EXERCISE DATA —
——

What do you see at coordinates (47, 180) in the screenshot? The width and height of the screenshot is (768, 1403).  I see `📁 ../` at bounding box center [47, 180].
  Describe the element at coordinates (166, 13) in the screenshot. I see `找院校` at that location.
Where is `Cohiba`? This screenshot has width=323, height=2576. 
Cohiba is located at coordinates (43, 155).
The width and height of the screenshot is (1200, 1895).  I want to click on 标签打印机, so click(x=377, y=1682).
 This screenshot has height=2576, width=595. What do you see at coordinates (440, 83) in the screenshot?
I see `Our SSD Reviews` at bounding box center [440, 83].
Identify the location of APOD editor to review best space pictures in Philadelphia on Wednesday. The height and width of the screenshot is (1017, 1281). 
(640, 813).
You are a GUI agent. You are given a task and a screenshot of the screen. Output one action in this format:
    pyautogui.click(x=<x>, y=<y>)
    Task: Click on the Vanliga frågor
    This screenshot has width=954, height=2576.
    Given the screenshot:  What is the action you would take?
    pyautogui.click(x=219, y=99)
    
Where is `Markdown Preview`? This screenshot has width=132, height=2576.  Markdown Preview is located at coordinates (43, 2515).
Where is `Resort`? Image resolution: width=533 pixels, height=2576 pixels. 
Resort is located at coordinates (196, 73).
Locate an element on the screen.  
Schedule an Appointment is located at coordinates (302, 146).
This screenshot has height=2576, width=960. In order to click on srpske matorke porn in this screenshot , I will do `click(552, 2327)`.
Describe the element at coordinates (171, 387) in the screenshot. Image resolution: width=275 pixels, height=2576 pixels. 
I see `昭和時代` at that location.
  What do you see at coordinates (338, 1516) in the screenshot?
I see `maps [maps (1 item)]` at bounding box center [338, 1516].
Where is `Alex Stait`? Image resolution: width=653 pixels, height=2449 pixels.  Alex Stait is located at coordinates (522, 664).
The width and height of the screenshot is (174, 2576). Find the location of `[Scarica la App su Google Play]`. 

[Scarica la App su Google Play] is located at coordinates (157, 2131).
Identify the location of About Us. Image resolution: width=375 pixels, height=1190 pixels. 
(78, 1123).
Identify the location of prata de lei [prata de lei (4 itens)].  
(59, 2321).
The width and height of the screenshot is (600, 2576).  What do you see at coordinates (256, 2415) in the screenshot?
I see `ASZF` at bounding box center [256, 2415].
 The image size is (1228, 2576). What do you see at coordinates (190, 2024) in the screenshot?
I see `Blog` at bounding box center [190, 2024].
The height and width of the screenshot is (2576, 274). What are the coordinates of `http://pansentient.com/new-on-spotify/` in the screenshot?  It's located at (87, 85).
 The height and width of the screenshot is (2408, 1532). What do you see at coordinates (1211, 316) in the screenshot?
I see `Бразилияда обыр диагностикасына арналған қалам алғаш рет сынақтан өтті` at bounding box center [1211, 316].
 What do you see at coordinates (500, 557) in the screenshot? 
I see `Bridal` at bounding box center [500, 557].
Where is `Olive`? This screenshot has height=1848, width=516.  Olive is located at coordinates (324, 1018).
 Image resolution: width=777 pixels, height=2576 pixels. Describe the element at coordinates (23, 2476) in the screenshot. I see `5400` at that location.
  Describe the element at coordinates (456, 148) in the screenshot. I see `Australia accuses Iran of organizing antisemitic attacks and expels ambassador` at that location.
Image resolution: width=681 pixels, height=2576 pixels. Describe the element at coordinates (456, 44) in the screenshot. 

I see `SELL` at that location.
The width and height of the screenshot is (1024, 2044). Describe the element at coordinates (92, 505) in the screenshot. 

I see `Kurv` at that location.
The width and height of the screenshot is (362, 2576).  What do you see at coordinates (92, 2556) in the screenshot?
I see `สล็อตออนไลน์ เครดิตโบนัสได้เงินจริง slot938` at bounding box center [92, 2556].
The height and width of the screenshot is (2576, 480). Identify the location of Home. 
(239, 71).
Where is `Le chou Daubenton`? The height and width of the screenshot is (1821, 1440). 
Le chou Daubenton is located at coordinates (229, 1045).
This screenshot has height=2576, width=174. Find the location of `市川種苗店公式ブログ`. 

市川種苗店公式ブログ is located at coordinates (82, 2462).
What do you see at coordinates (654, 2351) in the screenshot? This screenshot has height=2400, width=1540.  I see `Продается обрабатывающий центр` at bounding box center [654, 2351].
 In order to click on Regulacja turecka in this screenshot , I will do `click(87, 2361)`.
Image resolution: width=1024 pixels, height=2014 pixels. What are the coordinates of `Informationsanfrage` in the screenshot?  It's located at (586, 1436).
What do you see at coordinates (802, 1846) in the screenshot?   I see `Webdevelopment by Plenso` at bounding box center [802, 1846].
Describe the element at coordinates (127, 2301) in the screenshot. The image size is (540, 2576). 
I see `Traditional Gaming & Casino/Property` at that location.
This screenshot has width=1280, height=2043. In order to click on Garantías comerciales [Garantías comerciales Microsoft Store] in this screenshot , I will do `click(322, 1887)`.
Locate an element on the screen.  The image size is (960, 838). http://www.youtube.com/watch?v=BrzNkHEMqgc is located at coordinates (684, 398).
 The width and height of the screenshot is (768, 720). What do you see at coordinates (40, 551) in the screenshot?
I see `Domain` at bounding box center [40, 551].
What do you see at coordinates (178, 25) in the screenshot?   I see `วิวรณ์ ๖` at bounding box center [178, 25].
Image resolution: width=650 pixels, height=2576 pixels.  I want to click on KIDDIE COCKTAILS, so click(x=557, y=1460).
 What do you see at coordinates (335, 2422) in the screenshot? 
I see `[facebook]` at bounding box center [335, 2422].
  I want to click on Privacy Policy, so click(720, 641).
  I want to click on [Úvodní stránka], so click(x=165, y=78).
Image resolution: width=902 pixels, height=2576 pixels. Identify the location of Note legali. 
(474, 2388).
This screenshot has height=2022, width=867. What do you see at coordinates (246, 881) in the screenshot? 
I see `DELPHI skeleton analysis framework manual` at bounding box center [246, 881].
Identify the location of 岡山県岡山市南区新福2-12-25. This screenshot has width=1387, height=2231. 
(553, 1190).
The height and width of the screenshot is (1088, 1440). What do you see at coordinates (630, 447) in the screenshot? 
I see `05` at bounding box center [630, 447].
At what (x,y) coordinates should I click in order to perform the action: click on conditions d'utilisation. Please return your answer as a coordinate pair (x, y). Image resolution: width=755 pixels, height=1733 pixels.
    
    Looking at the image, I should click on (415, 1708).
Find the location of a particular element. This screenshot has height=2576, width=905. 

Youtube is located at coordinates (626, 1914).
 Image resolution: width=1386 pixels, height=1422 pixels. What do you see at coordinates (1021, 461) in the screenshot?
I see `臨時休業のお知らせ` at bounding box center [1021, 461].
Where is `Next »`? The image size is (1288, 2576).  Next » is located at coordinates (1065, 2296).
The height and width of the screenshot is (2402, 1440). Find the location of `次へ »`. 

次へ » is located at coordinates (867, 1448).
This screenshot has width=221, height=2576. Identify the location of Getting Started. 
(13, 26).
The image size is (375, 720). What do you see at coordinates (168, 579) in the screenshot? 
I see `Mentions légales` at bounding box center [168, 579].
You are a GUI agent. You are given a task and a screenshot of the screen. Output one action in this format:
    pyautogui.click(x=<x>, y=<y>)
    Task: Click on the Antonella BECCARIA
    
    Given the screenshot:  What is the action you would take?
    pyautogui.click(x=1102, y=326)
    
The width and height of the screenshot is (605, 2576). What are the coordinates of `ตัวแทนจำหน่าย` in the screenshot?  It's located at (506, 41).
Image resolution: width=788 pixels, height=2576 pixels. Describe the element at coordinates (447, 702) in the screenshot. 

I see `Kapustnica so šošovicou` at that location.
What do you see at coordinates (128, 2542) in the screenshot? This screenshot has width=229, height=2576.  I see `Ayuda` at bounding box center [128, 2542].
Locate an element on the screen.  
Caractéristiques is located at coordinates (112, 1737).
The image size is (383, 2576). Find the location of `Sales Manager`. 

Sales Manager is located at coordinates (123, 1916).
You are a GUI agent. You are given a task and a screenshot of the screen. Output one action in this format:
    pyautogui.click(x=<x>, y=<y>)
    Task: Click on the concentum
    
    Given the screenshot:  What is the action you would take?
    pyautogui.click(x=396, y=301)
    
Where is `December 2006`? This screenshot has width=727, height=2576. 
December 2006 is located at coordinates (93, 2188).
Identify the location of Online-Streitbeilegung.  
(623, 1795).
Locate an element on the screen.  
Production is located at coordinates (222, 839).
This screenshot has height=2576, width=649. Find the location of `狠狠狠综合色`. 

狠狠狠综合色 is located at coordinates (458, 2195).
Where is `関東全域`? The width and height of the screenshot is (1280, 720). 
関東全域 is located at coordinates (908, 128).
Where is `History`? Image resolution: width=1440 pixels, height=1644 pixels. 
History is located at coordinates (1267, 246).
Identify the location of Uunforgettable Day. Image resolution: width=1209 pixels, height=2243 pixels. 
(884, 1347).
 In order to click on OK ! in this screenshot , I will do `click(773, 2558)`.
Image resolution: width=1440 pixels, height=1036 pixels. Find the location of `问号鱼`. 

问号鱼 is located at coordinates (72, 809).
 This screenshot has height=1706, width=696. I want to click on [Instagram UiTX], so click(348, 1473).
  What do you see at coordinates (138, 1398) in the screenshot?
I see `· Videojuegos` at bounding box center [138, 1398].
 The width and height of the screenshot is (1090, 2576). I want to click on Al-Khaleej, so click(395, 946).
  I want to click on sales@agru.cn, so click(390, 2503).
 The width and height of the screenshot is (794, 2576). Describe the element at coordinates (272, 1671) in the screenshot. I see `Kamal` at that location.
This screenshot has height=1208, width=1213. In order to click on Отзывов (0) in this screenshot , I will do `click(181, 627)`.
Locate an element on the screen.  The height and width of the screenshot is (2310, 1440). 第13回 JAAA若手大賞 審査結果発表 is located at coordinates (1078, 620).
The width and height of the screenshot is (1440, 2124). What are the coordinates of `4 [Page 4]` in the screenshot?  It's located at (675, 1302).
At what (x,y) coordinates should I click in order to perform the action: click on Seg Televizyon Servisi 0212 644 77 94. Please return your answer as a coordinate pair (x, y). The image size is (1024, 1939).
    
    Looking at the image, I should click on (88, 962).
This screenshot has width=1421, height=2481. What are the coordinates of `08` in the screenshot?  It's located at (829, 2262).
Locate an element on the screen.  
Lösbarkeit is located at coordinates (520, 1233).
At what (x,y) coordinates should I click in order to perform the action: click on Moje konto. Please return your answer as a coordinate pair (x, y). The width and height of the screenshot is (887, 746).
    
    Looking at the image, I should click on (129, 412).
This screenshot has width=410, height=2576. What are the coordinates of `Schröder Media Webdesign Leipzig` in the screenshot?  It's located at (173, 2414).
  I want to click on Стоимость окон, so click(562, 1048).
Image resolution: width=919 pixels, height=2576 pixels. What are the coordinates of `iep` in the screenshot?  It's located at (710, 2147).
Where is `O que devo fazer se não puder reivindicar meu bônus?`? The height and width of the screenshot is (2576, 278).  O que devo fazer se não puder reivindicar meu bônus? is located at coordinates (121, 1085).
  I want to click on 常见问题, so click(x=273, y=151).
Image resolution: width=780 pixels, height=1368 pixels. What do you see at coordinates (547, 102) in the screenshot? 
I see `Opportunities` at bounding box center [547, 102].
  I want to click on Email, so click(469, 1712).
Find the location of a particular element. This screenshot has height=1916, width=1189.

——

WHAT YOU NEED TO DO —
Your task is to gather all lines from the entries above that hold the word "will".

SOLUTION —
This screenshot has height=2576, width=960. In order to click on srpske matorke porn in this screenshot , I will do `click(552, 2327)`.
 In order to click on Regulacja turecka in this screenshot , I will do `click(87, 2361)`.
This screenshot has width=1280, height=2043. In order to click on Garantías comerciales [Garantías comerciales Microsoft Store] in this screenshot , I will do `click(322, 1887)`.
 In order to click on OK ! in this screenshot , I will do `click(773, 2558)`.
This screenshot has height=1208, width=1213. In order to click on Отзывов (0) in this screenshot , I will do `click(181, 627)`.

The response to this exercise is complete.